TEMPO.CO, Karawang - Seorang pria yang diduga dukun di Kabupaten Karawang, Jawa Barat, ditangkap polisi lantaran dituduh mencabuli seorang gadis di bawah umur. Peristiwa itu diperkirakan sudah berlangsung sejak korban masih menjadi pelajar SMP, empat tahun lalu.
Kepala Satuan Reserse Kriminal Kepolisian Resor Karawang Ajun Komisaris Hairullah mengatakan korban yang baru kelas III SMK itu mengaku terpaksa melayani sang dukun karena di bawah ancaman ilmu hitam. "Korban takut karena pelaku mengancam akan mencelakai keluarga korban memakai ilmu hitam," ujarnya melalui sambungan telepon, Kamis, 28 Juli 2016.
Menurut Hairullah, perbuatan dukun cabul itu bahkan berlangsung selama kurang-lebih empat tahun. "Bukan hanya sekali, perbuatan pelaku bahkan terjadi sejak korban duduk di kelas III SMP pada 2012 dan terakhir pada April 2016, hingga akhirnya korban hamil," katanya.
Hairullah mengungkapkan, berdasarkan pengakuan korban, pada April lalu, ia kembali bertemu dengan pelaku yang bernama Pandi alias abah, 62 tahun, itu.
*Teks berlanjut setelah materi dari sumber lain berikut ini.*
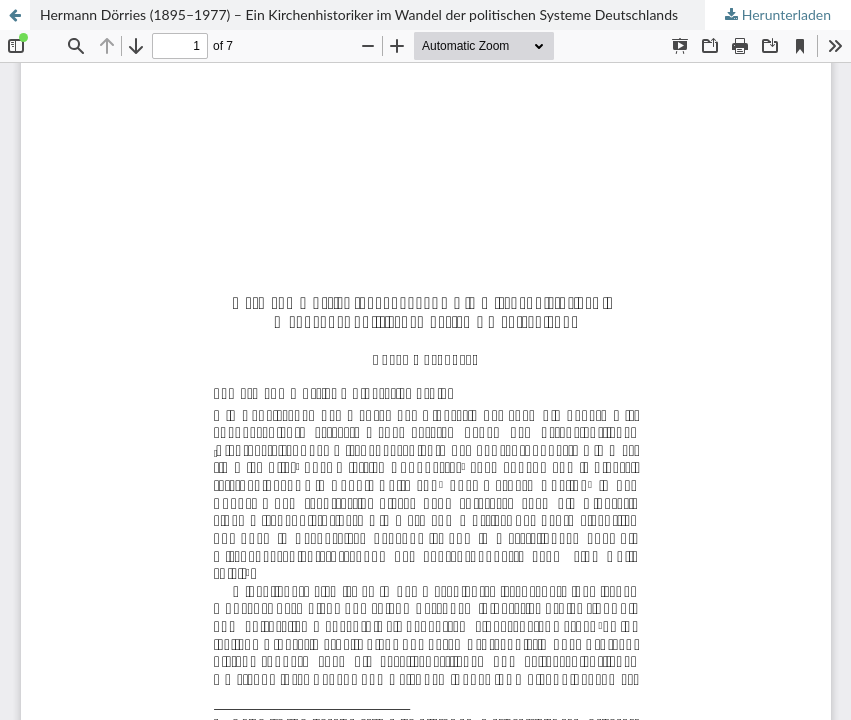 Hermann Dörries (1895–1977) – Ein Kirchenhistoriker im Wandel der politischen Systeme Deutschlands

Saat berpapasan di suatu gang, pelaku melecehkan korban secara verbal. "Sambil mengancam, pelaku mengajak korban bersetubuh. Karena ketakutan, akhirnya korban ikut ke rumah pelaku, walau sempat menolak," ucapnya.
Perbuatan dukun itu terungkap setelah korban diketahui tengah hamil 2 bulan oleh orang tuanya. "Pemeriksaan ke forensik RSUD Karawang membuktikan korban telah hamil," kata Hairullah.
Keluarga korban langsung melapor ke Unit Perlindungan Anak dan Perempuan (PPA) Satuan Reserse Kriminal Polres Karawang. Petugas menindaklanjuti laporan tersebut pada 7 Juli 2016. Hairullah mengatakan, walaupun pelaku seorang dukun, petugas tidak mendapat ancaman ilmu hitam.
"Kini pelaku sudah kami tahan. Saat diperiksa, pelaku mengakui perbuatannya yang dilakukan terhadap korban yang masih di bawah umur," ujarnya.
Polisi akan menjerat pelaku dengan Pasal 82 ayat 2 Undang-Undang Nomor 35 Tahun 2014 tentang perubahan atas UU No. 23/2002 tentang perlindungan anak, dengan ancaman kurungan penjara minimal 5 tahun dan denda maksimal Rp 5 miliar.